__What is needed__.
Lines in the data below that contain the word "have" are to be copied.

Saved data entries
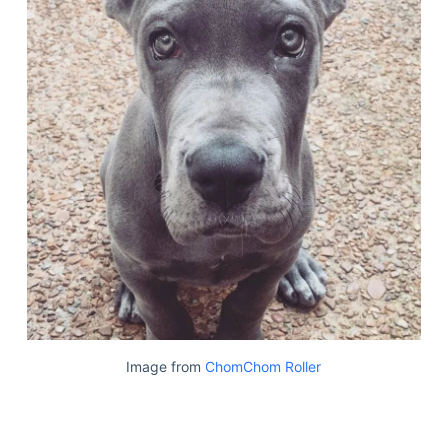
Image from
ChomChom Roller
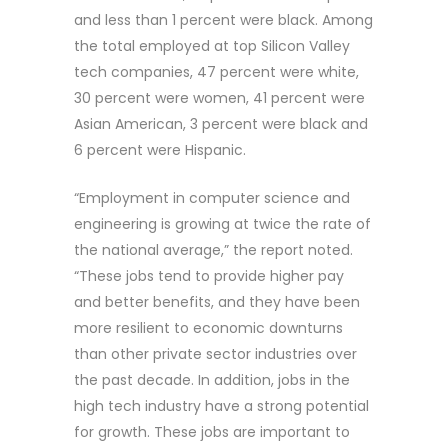
and less than 1 percent were black. Among
the total employed at top Silicon Valley
tech companies, 47 percent were white,
30 percent were women, 41 percent were
Asian American, 3 percent were black and
6 percent were Hispanic.
“Employment in computer science and
engineering is growing at twice the rate of
the national average,” the report noted.
“These jobs tend to provide higher pay
and better benefits, and they have been
more resilient to economic downturns
than other private sector industries over
the past decade. In addition, jobs in the
high tech industry have a strong potential
for growth. These jobs are important to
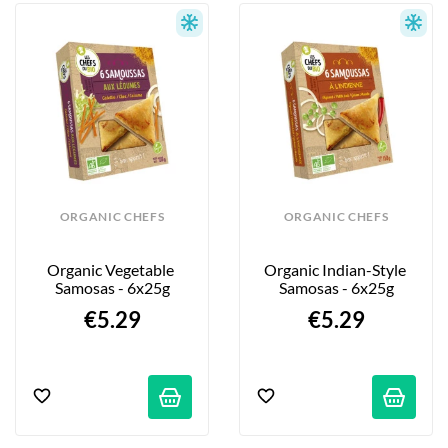
freshness and quality of the ingredients. 
They are prepared by hand with expertise 
and skill.
ORGANIC CHEFS
ORGANIC CHEFS
Organic Vegetable 
Organic Indian-Style 
Samosas - 6x25g
Samosas - 6x25g
€5.29
€5.29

__Output below__.
and better benefits, and they have been
high tech industry have a strong potential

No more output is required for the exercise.